TARAFTARLARDAN YETKİLİLERE SESLENİŞ…
Yapılan ortak açıklamada şu ifadelere yer verildi: “Buradan Elazığ'ın tüm yetkililerine açık çağrımızdır: Başta Sayın Valimiz olmak üzere Elazığ milletvekilleri, belediye başkanları, il başkanları ve emniyet birimleri... Bu şehirde yaşananlara karşı sessiz kalmanız, kamu vicdanında derin bir yara açmaktadır. Son günlerde Elazığspor tribünlerinden bazı taraftar kardeşlerimizin gözaltına alınmasıyla başlayan süreç, tribün liderlerine yapılan baskılar artık kabul edilemez bir noktaya ulaşmıştır. Yaşananlar sadece birkaç gözaltı vakası değildir; bu, Elazığspor camiasına yönelik açık bir sindirme politikasıdır.”

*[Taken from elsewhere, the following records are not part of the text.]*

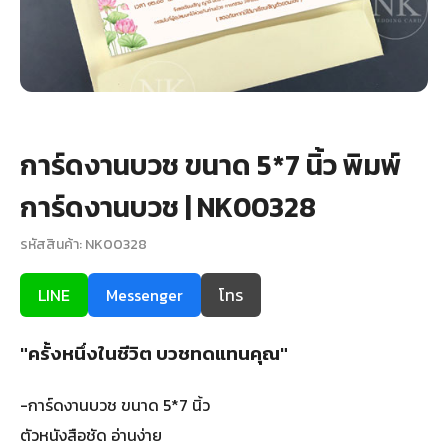
+
รับพิมพ์หน้าซอง
Wax Seal Sticker | สติกเกอร์ตราครั่งปิดซอง
การ์ดแต่งงานออนไลน์
การ์ดงานบวช ขนาด 5*7 นิ้ว พิมพ์
รีวิว
การ์ดงานบวช | NK00328
เกี่ยวกับเรา
รหัสสินค้า: NK00328
บทความ
LINE
Messenger
โทร
"ครั้งหนึ่งในชีวิต บวชทดแทนคุณ"
-การ์ดงานบวช ขนาด 5*7 นิ้ว
ตัวหนังสือชัด อ่านง่าย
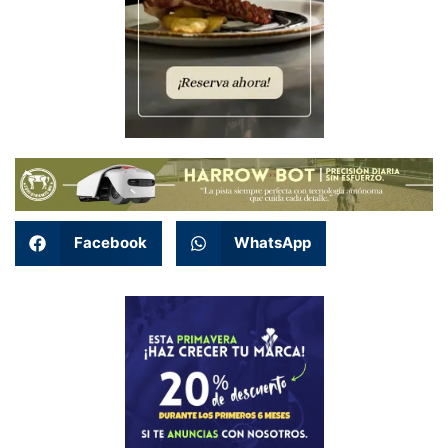
Facebook
WhatsApp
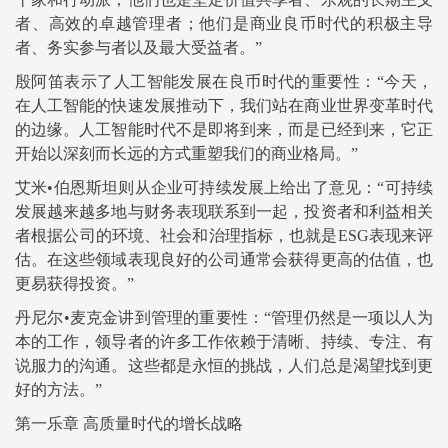
者、高效的卓越管理者；他们是商业良币时代的积极主导
者、务实参与者以及最大受益者。”
殷阿笛表示了人工智能发展在良币时代的重要性：“今天，
在人工智能的快速发展推动下，我们站在商业世界变革时代
的边缘。人工智能时代不是即将到来，而是已经到来，它正
开始以深刻而长远的方式重塑我们的商业格局。”
艾米•伯恩斯坦则从企业可持续发展上给出了意见：“可持续
发展越来越多地与财务表现联系到一起，投资者和利益相关
者根据公司的环境、社会和治理指标，也就是ESG表现来评
估。在这些领域表现良好的公司通常会获得更高的估值，也
更易获得投资。”
丹尼尔•麦克金讲到管理的重要性：“管理仍然是一项以人为
本的工作，领导者的许多工作依赖于清晰、持续、专注、有
说服力的沟通。这些都是永恒的挑战，人们总是渴望找到更
好的方法。”
第一乐章 高质量时代的增长战略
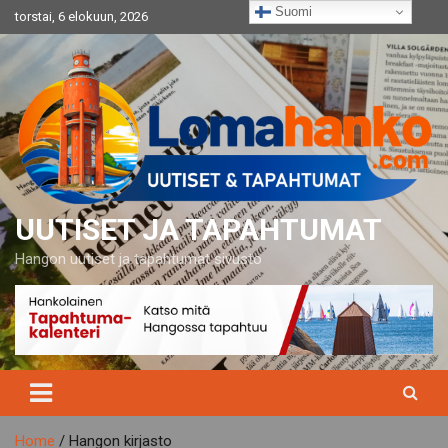
Skip
Suomi
torstai, 6 elokuun, 2026
to
content
UUTISET JA TAPAHTUMAT
Hangon uutiset ja tapahtumat sivusto
Home
Hangon kirjasto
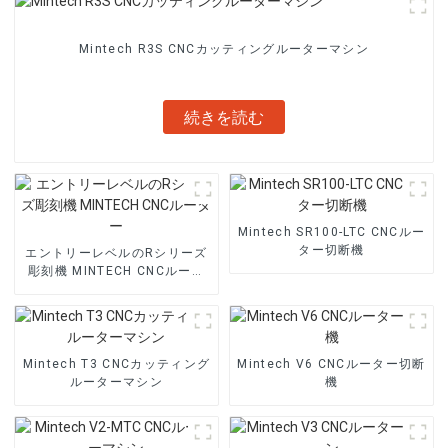
Mintech R3S CNCカッティングルーターマシン
続きを読む
Mintech SR100-LTC CNCルー
ター切断機
エントリーレベルのRシリーズ
彫刻機 MINTECH CNCルータ
ー
Mintech T3 CNCカッティング
Mintech V6 CNCルーター切断
ルーターマシン
機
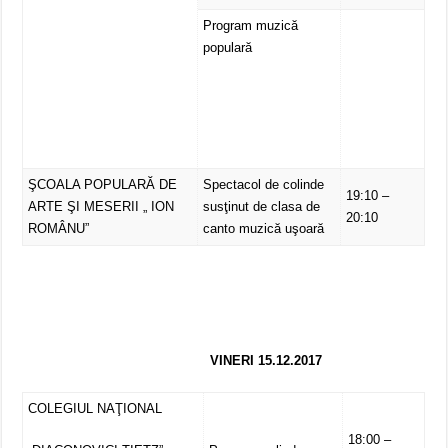
Program muzică
populară
ŞCOALA POPULARĂ DE
Spectacol de colinde
19:10 –
ARTE ŞI MESERII „ ION
susţinut de clasa de
20:10
ROMÂNU”
canto muzică uşoară
VINERI 15.12.2017
COLEGIUL NAŢIONAL
18:00 –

“BİZE GÜNAH KEÇİSİ ROLÜ BİÇİLMEYE ÇALIŞILIYOR”
Taraftar grupları açıklamada şu soruları yöneltti: “Türkiye'nin dört bir yanında yaşanan çok daha ağır tribün olaylarında dahi kimsenin gözaltına alınmadığı durumlar ortadayken, Elazığspor taraftarına yönelik bu orantısız müdahaleyi iyi okumak gerekiyor: Bize günah keçisi rolü biçilmeye çalışılıyor! Kamuoyuna soruyoruz: Van'daki ilk maçta kaç kişi gözaltına alındı? Kaç kişi yargılandı? Aynı standartlar neden Elazığ'da geçerli değil?
Gözaltına alınan kardeşlerimizin büyük kısmı yıllardır Elazığspor'un peşinde koşan, bu şehri temsil eden, tribün kültürüne katkı sunan insanlardır. Şayet ortada bir suç varsa, elbette hukuki süreç işletilsin. Ancak suçun şahsiliği ilkesi yok sayılarak, tribünler topyekûn cezalandırılmak isteniyorsa; buna karşı sessiz kalmamız beklenemez.”
ADALET VE ŞEFFAFLIK ÇAĞRISI
Son olarak açıklamada, Elazığ’ın seçilmiş ve atanmış tüm yöneticileri hukuka ve kamu vicdanına uygun hareket etmeye davet edilerek, şu çağrıda bulunuldu: “Yaşanan sürece müdahil olarak şeffaflık ve adaletin tesisi için gerekli adımları atın. Bu sadece bir tribün meselesi değildir; bu, adaletin herkese eşit işlemesi meselesidir.”